The method minimizes the communication bandwidth and frequency, only relying on infrequent updates due to changes in a grid topology.
6.3.4 Applicability to Different Protection Relays and Fault Types
The proposed method specifies the communication requirements and optimizes relay settings. While we demonstrated our method on inverse-time protection relays, the method can be extended to other protection devices, such as distance relays, to adapt their operation to changing grid conditions. We emphasize that the main contribution of the paper is the data-driven component: applying GDA to the adaptive protection of power systems.
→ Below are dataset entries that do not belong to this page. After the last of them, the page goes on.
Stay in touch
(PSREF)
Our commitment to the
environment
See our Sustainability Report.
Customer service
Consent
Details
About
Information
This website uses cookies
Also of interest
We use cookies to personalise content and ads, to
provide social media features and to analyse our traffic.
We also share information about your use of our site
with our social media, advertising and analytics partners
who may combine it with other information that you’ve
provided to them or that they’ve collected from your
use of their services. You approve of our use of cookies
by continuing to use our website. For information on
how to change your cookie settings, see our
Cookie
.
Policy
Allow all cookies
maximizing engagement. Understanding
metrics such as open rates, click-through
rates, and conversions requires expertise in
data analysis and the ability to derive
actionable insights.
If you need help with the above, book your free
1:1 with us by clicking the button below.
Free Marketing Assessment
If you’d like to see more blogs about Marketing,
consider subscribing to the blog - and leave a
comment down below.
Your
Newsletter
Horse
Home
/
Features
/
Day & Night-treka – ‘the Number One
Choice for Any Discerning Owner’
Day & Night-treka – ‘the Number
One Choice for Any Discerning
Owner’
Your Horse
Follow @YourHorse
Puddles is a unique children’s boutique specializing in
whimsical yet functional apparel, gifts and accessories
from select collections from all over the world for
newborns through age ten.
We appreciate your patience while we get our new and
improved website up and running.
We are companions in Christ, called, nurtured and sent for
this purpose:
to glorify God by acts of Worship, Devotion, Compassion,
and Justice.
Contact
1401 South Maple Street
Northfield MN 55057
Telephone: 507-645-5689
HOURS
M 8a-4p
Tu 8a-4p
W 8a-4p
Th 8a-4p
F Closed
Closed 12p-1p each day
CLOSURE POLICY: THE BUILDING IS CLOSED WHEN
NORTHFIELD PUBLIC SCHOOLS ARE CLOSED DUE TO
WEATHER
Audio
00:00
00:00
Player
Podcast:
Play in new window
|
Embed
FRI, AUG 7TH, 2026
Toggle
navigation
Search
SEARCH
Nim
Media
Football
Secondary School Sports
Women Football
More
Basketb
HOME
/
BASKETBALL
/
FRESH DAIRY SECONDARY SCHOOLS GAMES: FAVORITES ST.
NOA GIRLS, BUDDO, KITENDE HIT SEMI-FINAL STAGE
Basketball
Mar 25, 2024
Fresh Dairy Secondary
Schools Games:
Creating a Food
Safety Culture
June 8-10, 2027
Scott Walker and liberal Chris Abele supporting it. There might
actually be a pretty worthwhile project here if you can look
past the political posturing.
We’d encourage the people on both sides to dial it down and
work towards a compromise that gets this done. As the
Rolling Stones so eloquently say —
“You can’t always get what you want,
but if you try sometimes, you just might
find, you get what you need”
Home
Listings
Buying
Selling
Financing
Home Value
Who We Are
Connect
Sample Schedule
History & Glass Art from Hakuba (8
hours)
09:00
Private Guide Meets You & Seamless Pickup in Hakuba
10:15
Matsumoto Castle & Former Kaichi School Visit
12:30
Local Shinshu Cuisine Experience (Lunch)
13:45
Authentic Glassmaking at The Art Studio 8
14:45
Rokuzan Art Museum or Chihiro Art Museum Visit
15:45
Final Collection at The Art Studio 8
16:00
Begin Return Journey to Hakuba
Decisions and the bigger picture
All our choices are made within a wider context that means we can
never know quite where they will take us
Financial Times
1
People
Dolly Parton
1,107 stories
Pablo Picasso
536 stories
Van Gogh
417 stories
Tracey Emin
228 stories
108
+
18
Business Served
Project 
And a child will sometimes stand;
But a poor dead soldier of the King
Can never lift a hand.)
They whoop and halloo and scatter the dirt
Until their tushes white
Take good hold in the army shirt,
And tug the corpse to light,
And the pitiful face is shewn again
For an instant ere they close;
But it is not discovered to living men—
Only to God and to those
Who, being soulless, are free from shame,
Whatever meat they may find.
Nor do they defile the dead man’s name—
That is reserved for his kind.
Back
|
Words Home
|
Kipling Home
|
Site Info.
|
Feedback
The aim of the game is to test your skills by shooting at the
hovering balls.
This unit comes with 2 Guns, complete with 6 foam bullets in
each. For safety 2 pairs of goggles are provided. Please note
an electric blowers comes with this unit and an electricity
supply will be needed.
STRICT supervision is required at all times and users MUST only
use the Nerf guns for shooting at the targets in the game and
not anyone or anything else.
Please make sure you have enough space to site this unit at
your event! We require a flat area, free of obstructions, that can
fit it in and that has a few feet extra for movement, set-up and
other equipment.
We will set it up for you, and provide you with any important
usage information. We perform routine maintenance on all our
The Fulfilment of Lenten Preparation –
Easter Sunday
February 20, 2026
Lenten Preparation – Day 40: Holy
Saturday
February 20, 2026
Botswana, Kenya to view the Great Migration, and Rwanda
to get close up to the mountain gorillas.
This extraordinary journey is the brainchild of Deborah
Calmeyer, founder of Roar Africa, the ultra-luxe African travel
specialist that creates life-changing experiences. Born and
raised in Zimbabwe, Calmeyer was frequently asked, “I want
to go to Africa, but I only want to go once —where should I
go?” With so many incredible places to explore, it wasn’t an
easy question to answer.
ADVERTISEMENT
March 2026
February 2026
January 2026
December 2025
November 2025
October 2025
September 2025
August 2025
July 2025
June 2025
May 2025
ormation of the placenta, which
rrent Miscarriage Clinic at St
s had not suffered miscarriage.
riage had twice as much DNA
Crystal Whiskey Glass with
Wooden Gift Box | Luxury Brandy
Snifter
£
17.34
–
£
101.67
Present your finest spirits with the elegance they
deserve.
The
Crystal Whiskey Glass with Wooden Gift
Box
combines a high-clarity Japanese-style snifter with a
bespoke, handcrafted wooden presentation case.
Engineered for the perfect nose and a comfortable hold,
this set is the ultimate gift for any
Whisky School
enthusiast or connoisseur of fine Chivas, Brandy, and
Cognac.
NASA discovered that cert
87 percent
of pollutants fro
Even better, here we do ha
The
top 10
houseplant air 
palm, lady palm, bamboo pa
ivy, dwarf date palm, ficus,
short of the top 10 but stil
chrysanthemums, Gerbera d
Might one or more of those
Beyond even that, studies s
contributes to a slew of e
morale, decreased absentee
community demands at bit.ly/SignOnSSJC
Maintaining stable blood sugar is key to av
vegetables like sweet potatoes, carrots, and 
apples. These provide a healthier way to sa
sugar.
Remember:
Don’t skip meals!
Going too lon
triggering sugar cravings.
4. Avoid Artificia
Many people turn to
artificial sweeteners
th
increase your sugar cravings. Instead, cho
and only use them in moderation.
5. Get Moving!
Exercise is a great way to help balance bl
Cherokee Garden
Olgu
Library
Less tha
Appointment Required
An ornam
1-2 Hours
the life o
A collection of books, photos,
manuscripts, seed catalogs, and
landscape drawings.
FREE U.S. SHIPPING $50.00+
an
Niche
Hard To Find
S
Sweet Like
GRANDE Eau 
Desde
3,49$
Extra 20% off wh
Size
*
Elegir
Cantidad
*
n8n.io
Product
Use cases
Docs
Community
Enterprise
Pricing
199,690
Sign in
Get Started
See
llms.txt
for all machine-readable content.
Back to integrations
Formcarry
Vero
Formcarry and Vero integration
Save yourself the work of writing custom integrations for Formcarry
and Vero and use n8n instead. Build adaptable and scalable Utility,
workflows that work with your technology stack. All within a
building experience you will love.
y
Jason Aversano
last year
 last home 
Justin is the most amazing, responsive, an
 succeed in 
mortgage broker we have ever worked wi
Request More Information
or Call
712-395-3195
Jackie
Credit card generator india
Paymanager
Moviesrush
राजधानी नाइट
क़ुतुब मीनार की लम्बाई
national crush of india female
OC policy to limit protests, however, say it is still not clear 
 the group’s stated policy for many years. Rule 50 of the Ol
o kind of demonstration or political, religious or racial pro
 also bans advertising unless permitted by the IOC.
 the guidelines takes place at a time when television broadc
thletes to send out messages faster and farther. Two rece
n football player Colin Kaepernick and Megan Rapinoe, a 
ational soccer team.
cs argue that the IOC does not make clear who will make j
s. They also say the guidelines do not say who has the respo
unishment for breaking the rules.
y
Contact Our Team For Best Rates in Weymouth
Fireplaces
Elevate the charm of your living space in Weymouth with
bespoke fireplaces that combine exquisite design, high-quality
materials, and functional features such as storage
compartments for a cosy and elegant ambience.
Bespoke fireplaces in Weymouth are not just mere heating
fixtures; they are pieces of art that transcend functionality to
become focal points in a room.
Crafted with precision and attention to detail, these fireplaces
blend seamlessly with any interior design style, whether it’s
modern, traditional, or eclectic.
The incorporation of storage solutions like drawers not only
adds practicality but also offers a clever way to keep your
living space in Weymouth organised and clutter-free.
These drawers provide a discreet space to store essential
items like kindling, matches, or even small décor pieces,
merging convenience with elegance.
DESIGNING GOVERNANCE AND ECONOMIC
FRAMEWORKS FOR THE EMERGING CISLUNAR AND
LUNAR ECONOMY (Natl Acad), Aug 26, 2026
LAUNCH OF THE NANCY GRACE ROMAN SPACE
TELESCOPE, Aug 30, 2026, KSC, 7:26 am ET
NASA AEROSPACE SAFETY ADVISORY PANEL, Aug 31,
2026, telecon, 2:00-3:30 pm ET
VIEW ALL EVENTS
We demonstrated the strategy for 3-phase faults. The proposed strategy is applicable to other fault types. In the same way that relay settings were computed for 3 phase faults in the paper, data can be generated and relay settings can be computed for other fault types. The relay settings will be stored on the relay IED memory. During a fault, the relay will use the current and voltage measurement to distinguish the fault type. The relay settings for the fault type and relay mode will be used to compute an operation time and isolate the faulted phases.
7 Conclusion
In recent years, there has been a growing interest in utilizing machine learning for adaptive protection in power systems, leveraging the increasing amount of power system data. However, safety-critical applications such as power system protection require methods that are transparent, interpretable, and easily validated. Deep learning methods, although highly accurate, are difficult to validate – presenting a significant risk to their utilization for power system protection.
To address this issue, we propose a novel adaptive protection strategy for inverse-time relays based on probabilistic machine learning, specifically Gaussian discriminant analysis. We apply the strategy to distill power system data to inverse-time relay settings, generating operation curves that can be used to verify and validate protection decisions. We demonstrate the use of our strategy for fault detection and localization, relay coordination and optimization, and protection management by specifying minimal communication requirements for adapting relays. To demonstrate the effectiveness of our method, we apply it to the protection of the CIGRE medium voltage grid, as it switches between islanded and grid-connected modes of operation, as well as radial and mesh topology in the presence of distributed generation.